江戸中期以降、年貢増徴が限界に達する一方、諸物価に比し米価安の状態が続いたため、年貢米収入に依存する幕藩領主、とりわけ財政基盤の小さい旗本には、厳しい緊縮財政などの家政改革が求められた。知行所では、家臣や地代官に任命された地元有力者が陣屋に詰め、江戸屋敷廻米や生活資金送金にあたったが、毎月の安定的な送金には、百姓から年貢を前借する先納金や、領民や御用商人に調達金を命じることが常態化していく。こうしたなか、宝暦13(1763)年11月、大島役所石川家が先納金の返済延期を宣言したことで、知行所村々が陣屋へ強訴に及ぶ事件が起きたほか、遠山家明知役所支配の野原村(旭地区)でも、天明6(1786)年3月、江戸からの先納金指示に対し、以前に約した財政緊縮策の明示を求めて納入を拒否するなどの動きがあり、負担を転嫁される村方との対立が生じている。足助役所本多家では、天明期までは、本町の前田三郎左衛門など初期御用達が仕送り人として財政を支えたが、文化年間(1804~18)以降は、本町の紙屋鈴木利兵衛、岩崎の小出権三郎ほか13人が仕送りを分担している。しかし、領主財政への関与も含めたさまざまな要因で経営が不安定になった場合、御用達の役儀は大変重い負担となるため、稲橋村の古橋家のように領主財政への関与を忌避する動きも広がっていった。また、家康200年祭が近づく文化10(1813)年、御三家や松平姓を持つ諸家に基金助成を募って資金運用を図ろうとした松平太郎左衛門家のように、財政的苦境を脱するため時には半強制性を持つ金融講(領主講)を催す取り組みも広範にみられた。

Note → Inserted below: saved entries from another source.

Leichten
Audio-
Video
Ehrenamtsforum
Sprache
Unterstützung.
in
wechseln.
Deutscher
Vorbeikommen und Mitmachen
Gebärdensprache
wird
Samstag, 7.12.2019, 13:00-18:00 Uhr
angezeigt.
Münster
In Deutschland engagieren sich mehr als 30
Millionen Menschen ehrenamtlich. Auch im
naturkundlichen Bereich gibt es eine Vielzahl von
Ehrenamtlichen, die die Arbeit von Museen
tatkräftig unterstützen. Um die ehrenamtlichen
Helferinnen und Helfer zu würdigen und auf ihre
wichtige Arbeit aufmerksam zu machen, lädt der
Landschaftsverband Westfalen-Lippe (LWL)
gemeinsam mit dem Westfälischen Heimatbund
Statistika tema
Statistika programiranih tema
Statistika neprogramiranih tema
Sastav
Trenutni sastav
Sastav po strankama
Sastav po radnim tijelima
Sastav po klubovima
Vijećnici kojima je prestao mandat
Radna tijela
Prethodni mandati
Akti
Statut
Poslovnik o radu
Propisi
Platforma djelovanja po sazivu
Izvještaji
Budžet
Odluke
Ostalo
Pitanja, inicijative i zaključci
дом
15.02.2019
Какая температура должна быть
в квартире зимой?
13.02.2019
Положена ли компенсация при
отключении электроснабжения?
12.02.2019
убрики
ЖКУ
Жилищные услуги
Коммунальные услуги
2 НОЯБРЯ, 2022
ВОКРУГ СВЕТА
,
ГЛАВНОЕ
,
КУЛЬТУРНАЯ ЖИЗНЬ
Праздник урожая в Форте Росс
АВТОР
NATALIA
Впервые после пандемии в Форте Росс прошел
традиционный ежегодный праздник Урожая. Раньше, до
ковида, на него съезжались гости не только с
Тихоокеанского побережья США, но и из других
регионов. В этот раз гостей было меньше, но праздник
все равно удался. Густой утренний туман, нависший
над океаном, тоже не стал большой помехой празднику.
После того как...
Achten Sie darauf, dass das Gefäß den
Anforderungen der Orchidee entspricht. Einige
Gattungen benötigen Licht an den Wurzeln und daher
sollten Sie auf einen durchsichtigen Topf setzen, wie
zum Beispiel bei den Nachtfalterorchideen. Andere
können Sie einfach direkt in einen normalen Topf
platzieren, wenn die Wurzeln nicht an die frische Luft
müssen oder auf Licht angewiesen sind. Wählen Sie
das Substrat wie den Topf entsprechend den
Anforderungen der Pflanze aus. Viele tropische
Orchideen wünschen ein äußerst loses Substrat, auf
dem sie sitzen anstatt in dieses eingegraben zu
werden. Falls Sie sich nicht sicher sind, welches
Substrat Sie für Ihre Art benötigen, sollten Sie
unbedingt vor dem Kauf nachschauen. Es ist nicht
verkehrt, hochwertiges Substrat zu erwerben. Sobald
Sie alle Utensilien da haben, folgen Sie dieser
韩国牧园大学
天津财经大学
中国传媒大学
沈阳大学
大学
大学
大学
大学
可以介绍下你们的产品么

このほか、知行所の村による財政の一元管理(勝手方村賄)の実施や、享和年間(1801~04)以降、足助村宇井善右衛門・小出権右衛門に勝手方世話を依頼し、年貢米運用も一任した殿貝津役所内藤家のごとく、資金調達力が期待できる知行所内外の有力者を仕送り人や勝手方賄役(御用達)に任命して財政を委ねる方式も採られた。